-------- Data for analysis --------

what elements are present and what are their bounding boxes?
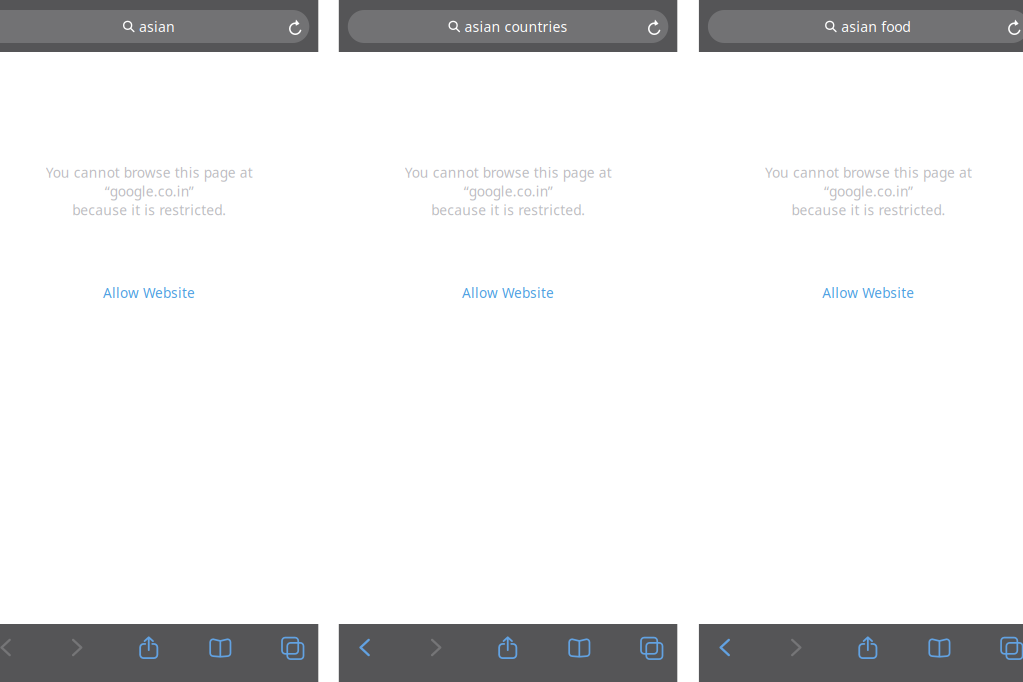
button[interactable]: Forward [56, 624, 98, 682]
button[interactable]: Back [0, 624, 27, 682]
button[interactable]: Allow Website [699, 275, 1023, 310]
staticText: You cannot browse this page at “google.c… [405, 163, 612, 219]
button[interactable]: Bookmarks [199, 624, 241, 682]
staticText: You cannot browse this page at “google.c… [765, 163, 972, 219]
staticText: Allow Website [822, 283, 914, 302]
button[interactable]: Share [847, 624, 889, 682]
staticText: Allow Website [462, 283, 554, 302]
button[interactable]: Bookmarks [558, 624, 600, 682]
button[interactable]: Share [128, 624, 170, 682]
staticText: Allow Website [103, 283, 195, 302]
button[interactable]: Back [704, 624, 746, 682]
staticText: asian food [841, 17, 911, 36]
button[interactable]: Forward [415, 624, 457, 682]
staticText: You cannot browse this page at “google.c… [46, 163, 252, 219]
button[interactable]: Bookmarks [918, 624, 960, 682]
button[interactable]: Tabs [990, 624, 1023, 682]
staticText: asian countries [465, 17, 568, 36]
button[interactable]: Forward [775, 624, 817, 682]
button[interactable]: Tabs [630, 624, 672, 682]
button[interactable]: asian countries [348, 10, 668, 43]
button[interactable]: Tabs [271, 624, 313, 682]
button[interactable]: Share [487, 624, 529, 682]
button[interactable]: asian [0, 10, 309, 43]
button[interactable]: asian food [708, 10, 1023, 43]
button[interactable]: Allow Website [339, 275, 677, 310]
button[interactable]: Back [344, 624, 386, 682]
button[interactable]: Allow Website [0, 275, 318, 310]
staticText: asian [139, 17, 175, 36]
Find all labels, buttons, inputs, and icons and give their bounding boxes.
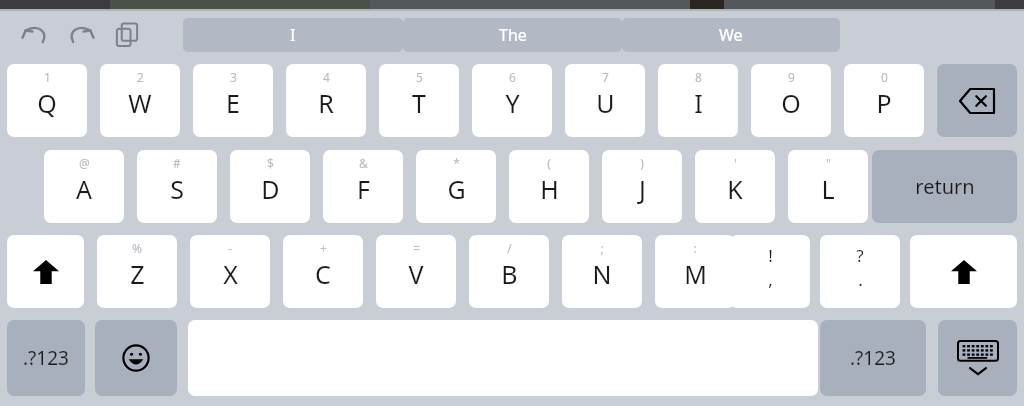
- staticText: X: [223, 257, 238, 291]
- button[interactable]: ": [788, 150, 868, 223]
- staticText: 8: [695, 69, 702, 85]
- staticText: ?: [856, 244, 864, 267]
- staticText: *: [453, 155, 460, 171]
- staticText: :: [693, 240, 697, 256]
- staticText: 5: [416, 69, 423, 85]
- staticText: 9: [788, 69, 795, 85]
- button[interactable]: 5: [379, 64, 459, 137]
- staticText: 6: [509, 69, 516, 85]
- staticText: !: [768, 244, 773, 267]
- button[interactable]: (: [509, 150, 589, 223]
- button[interactable]: 7: [565, 64, 645, 137]
- staticText: O: [781, 86, 801, 120]
- button[interactable]: 4: [286, 64, 366, 137]
- button[interactable]: .?123: [820, 320, 926, 396]
- staticText: &: [359, 155, 368, 171]
- staticText: Q: [37, 86, 57, 120]
- button[interactable]: ): [602, 150, 682, 223]
- button[interactable]: Hide keyboard: [938, 320, 1017, 396]
- button[interactable]: Emoji: [95, 320, 177, 396]
- staticText: F: [357, 172, 370, 206]
- button[interactable]: $: [230, 150, 310, 223]
- staticText: S: [170, 172, 184, 206]
- button[interactable]: Redo: [62, 18, 100, 52]
- staticText: K: [727, 172, 743, 206]
- button[interactable]: I: [183, 18, 403, 52]
- staticText: 7: [602, 69, 609, 85]
- staticText: B: [501, 257, 518, 291]
- staticText: $: [267, 155, 274, 171]
- button[interactable]: return: [872, 150, 1017, 223]
- staticText: 4: [323, 69, 330, 85]
- staticText: ;: [600, 240, 604, 256]
- staticText: D: [261, 172, 280, 206]
- button[interactable]: /: [469, 235, 549, 308]
- button[interactable]: The: [403, 18, 622, 52]
- staticText: P: [876, 86, 892, 120]
- staticText: 2: [137, 69, 144, 85]
- staticText: .?123: [850, 345, 896, 371]
- button[interactable]: 8: [658, 64, 738, 137]
- button[interactable]: Copy: [108, 18, 146, 52]
- staticText: W: [128, 86, 152, 120]
- staticText: L: [821, 172, 835, 206]
- button[interactable]: We: [622, 18, 840, 52]
- staticText: V: [408, 257, 424, 291]
- staticText: @: [79, 155, 90, 171]
- button[interactable]: 9: [751, 64, 831, 137]
- staticText: %: [132, 240, 142, 256]
- staticText: G: [447, 172, 466, 206]
- staticText: .: [858, 268, 863, 291]
- staticText: 3: [230, 69, 237, 85]
- staticText: J: [639, 172, 646, 206]
- button[interactable]: .?123: [7, 320, 85, 396]
- button[interactable]: -: [190, 235, 270, 308]
- staticText: +: [320, 240, 327, 256]
- button[interactable]: Undo: [16, 18, 54, 52]
- button[interactable]: 1: [7, 64, 87, 137]
- staticText: Z: [130, 257, 145, 291]
- staticText: The: [499, 24, 527, 46]
- staticText: C: [315, 257, 331, 291]
- button[interactable]: 2: [100, 64, 180, 137]
- staticText: Y: [505, 86, 520, 120]
- staticText: R: [318, 86, 334, 120]
- button[interactable]: Shift: [7, 235, 84, 308]
- staticText: N: [592, 257, 612, 291]
- staticText: T: [412, 86, 426, 120]
- staticText: =: [413, 240, 420, 256]
- button[interactable]: !: [730, 235, 810, 308]
- button[interactable]: ;: [562, 235, 642, 308]
- staticText: I: [290, 24, 296, 46]
- staticText: U: [596, 86, 615, 120]
- staticText: 0: [881, 69, 888, 85]
- staticText: /: [507, 240, 512, 256]
- staticText: H: [540, 172, 559, 206]
- staticText: ): [640, 155, 644, 171]
- button[interactable]: 3: [193, 64, 273, 137]
- button[interactable]: *: [416, 150, 496, 223]
- button[interactable]: +: [283, 235, 363, 308]
- staticText: M: [684, 257, 707, 291]
- staticText: I: [694, 86, 703, 120]
- staticText: A: [76, 172, 92, 206]
- button[interactable]: :: [655, 235, 735, 308]
- button[interactable]: #: [137, 150, 217, 223]
- button[interactable]: =: [376, 235, 456, 308]
- staticText: ,: [768, 268, 773, 291]
- button[interactable]: %: [97, 235, 177, 308]
- button[interactable]: ': [695, 150, 775, 223]
- button[interactable]: Shift: [910, 235, 1017, 308]
- staticText: ": [826, 155, 831, 171]
- button[interactable]: 6: [472, 64, 552, 137]
- button[interactable]: Backspace: [937, 64, 1017, 137]
- button[interactable]: ?: [820, 235, 900, 308]
- staticText: E: [226, 86, 240, 120]
- staticText: (: [547, 155, 551, 171]
- staticText: return: [915, 173, 975, 200]
- button[interactable]: @: [44, 150, 124, 223]
- button[interactable]: &: [323, 150, 403, 223]
- staticText: We: [719, 24, 743, 46]
- button[interactable]: 0: [844, 64, 924, 137]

--------

-- Work item --
The records above must be repeated exactly, minus their pictures.

-- Written response --
what elements are present and what are their bounding boxes?
button[interactable]: Forward [56, 624, 98, 682]
button[interactable]: Back [0, 624, 27, 682]
button[interactable]: Allow Website [699, 275, 1023, 310]
staticText: You cannot browse this page at “google.c… [405, 163, 612, 219]
button[interactable]: Bookmarks [199, 624, 241, 682]
staticText: You cannot browse this page at “google.c… [765, 163, 972, 219]
staticText: Allow Website [822, 283, 914, 302]
button[interactable]: Share [847, 624, 889, 682]
staticText: Allow Website [462, 283, 554, 302]
button[interactable]: Bookmarks [558, 624, 600, 682]
button[interactable]: Share [128, 624, 170, 682]
staticText: Allow Website [103, 283, 195, 302]
button[interactable]: Back [704, 624, 746, 682]
staticText: asian food [841, 17, 911, 36]
button[interactable]: Forward [415, 624, 457, 682]
staticText: You cannot browse this page at “google.c… [46, 163, 252, 219]
button[interactable]: Bookmarks [918, 624, 960, 682]
button[interactable]: Tabs [990, 624, 1023, 682]
staticText: asian countries [465, 17, 568, 36]
button[interactable]: Forward [775, 624, 817, 682]
button[interactable]: Tabs [630, 624, 672, 682]
button[interactable]: asian countries [348, 10, 668, 43]
button[interactable]: Tabs [271, 624, 313, 682]
button[interactable]: Share [487, 624, 529, 682]
button[interactable]: asian [0, 10, 309, 43]
button[interactable]: asian food [708, 10, 1023, 43]
button[interactable]: Allow Website [339, 275, 677, 310]
button[interactable]: Back [344, 624, 386, 682]
button[interactable]: Allow Website [0, 275, 318, 310]
staticText: asian [139, 17, 175, 36]
Find all labels, buttons, inputs, and icons and give their bounding boxes.
- staticText: X: [223, 257, 238, 291]
- button[interactable]: ": [788, 150, 868, 223]
- staticText: 8: [695, 69, 702, 85]
- staticText: ?: [856, 244, 864, 267]
- staticText: *: [453, 155, 460, 171]
- staticText: :: [693, 240, 697, 256]
- staticText: 5: [416, 69, 423, 85]
- staticText: 9: [788, 69, 795, 85]
- button[interactable]: 5: [379, 64, 459, 137]
- staticText: 6: [509, 69, 516, 85]
- staticText: !: [768, 244, 773, 267]
- button[interactable]: (: [509, 150, 589, 223]
- button[interactable]: 7: [565, 64, 645, 137]
- staticText: O: [781, 86, 801, 120]
- button[interactable]: 4: [286, 64, 366, 137]
- button[interactable]: .?123: [820, 320, 926, 396]
- staticText: &: [359, 155, 368, 171]
- staticText: Q: [37, 86, 57, 120]
- button[interactable]: ): [602, 150, 682, 223]
- button[interactable]: Hide keyboard: [938, 320, 1017, 396]
- button[interactable]: Emoji: [95, 320, 177, 396]
- staticText: F: [357, 172, 370, 206]
- button[interactable]: $: [230, 150, 310, 223]
- staticText: S: [170, 172, 184, 206]
- button[interactable]: Redo: [62, 18, 100, 52]
- staticText: K: [727, 172, 743, 206]
- button[interactable]: I: [183, 18, 403, 52]
- staticText: 7: [602, 69, 609, 85]
- staticText: B: [501, 257, 518, 291]
- staticText: $: [267, 155, 274, 171]
- button[interactable]: return: [872, 150, 1017, 223]
- staticText: 4: [323, 69, 330, 85]
- staticText: ;: [600, 240, 604, 256]
- staticText: D: [261, 172, 280, 206]
- button[interactable]: /: [469, 235, 549, 308]
- button[interactable]: The: [403, 18, 622, 52]
- staticText: P: [876, 86, 892, 120]
- staticText: 2: [137, 69, 144, 85]
- staticText: .?123: [850, 345, 896, 371]
- button[interactable]: 8: [658, 64, 738, 137]
- button[interactable]: Copy: [108, 18, 146, 52]
- staticText: W: [128, 86, 152, 120]
- staticText: L: [821, 172, 835, 206]
- button[interactable]: We: [622, 18, 840, 52]
- staticText: V: [408, 257, 424, 291]
- staticText: @: [79, 155, 90, 171]
- button[interactable]: 9: [751, 64, 831, 137]
- staticText: %: [132, 240, 142, 256]
- staticText: G: [447, 172, 466, 206]
- staticText: .: [858, 268, 863, 291]
- staticText: 3: [230, 69, 237, 85]
- staticText: J: [639, 172, 646, 206]
- button[interactable]: .?123: [7, 320, 85, 396]
- button[interactable]: -: [190, 235, 270, 308]
- staticText: +: [320, 240, 327, 256]
- button[interactable]: Undo: [16, 18, 54, 52]
- button[interactable]: 1: [7, 64, 87, 137]
- staticText: Z: [130, 257, 145, 291]
- staticText: The: [499, 24, 527, 46]
- staticText: C: [315, 257, 331, 291]
- button[interactable]: 2: [100, 64, 180, 137]
- staticText: Y: [505, 86, 520, 120]
- staticText: R: [318, 86, 334, 120]
- button[interactable]: Shift: [7, 235, 84, 308]
- staticText: N: [592, 257, 612, 291]
- staticText: T: [412, 86, 426, 120]
- staticText: =: [413, 240, 420, 256]
- button[interactable]: !: [730, 235, 810, 308]
- button[interactable]: ;: [562, 235, 642, 308]
- staticText: I: [290, 24, 296, 46]
- staticText: U: [596, 86, 615, 120]
- staticText: 0: [881, 69, 888, 85]
- staticText: /: [507, 240, 512, 256]
- staticText: H: [540, 172, 559, 206]
- staticText: ): [640, 155, 644, 171]
- button[interactable]: 3: [193, 64, 273, 137]
- button[interactable]: *: [416, 150, 496, 223]
- button[interactable]: +: [283, 235, 363, 308]
- staticText: M: [684, 257, 707, 291]
- staticText: I: [694, 86, 703, 120]
- staticText: A: [76, 172, 92, 206]
- button[interactable]: :: [655, 235, 735, 308]
- button[interactable]: #: [137, 150, 217, 223]
- button[interactable]: =: [376, 235, 456, 308]
- staticText: ,: [768, 268, 773, 291]
- button[interactable]: %: [97, 235, 177, 308]
- button[interactable]: ': [695, 150, 775, 223]
- button[interactable]: Shift: [910, 235, 1017, 308]
- staticText: ": [826, 155, 831, 171]
- button[interactable]: 6: [472, 64, 552, 137]
- button[interactable]: Backspace: [937, 64, 1017, 137]
- button[interactable]: ?: [820, 235, 900, 308]
- staticText: E: [226, 86, 240, 120]
- staticText: (: [547, 155, 551, 171]
- staticText: return: [915, 173, 975, 200]
- button[interactable]: @: [44, 150, 124, 223]
- button[interactable]: &: [323, 150, 403, 223]
- staticText: We: [719, 24, 743, 46]
- button[interactable]: 0: [844, 64, 924, 137]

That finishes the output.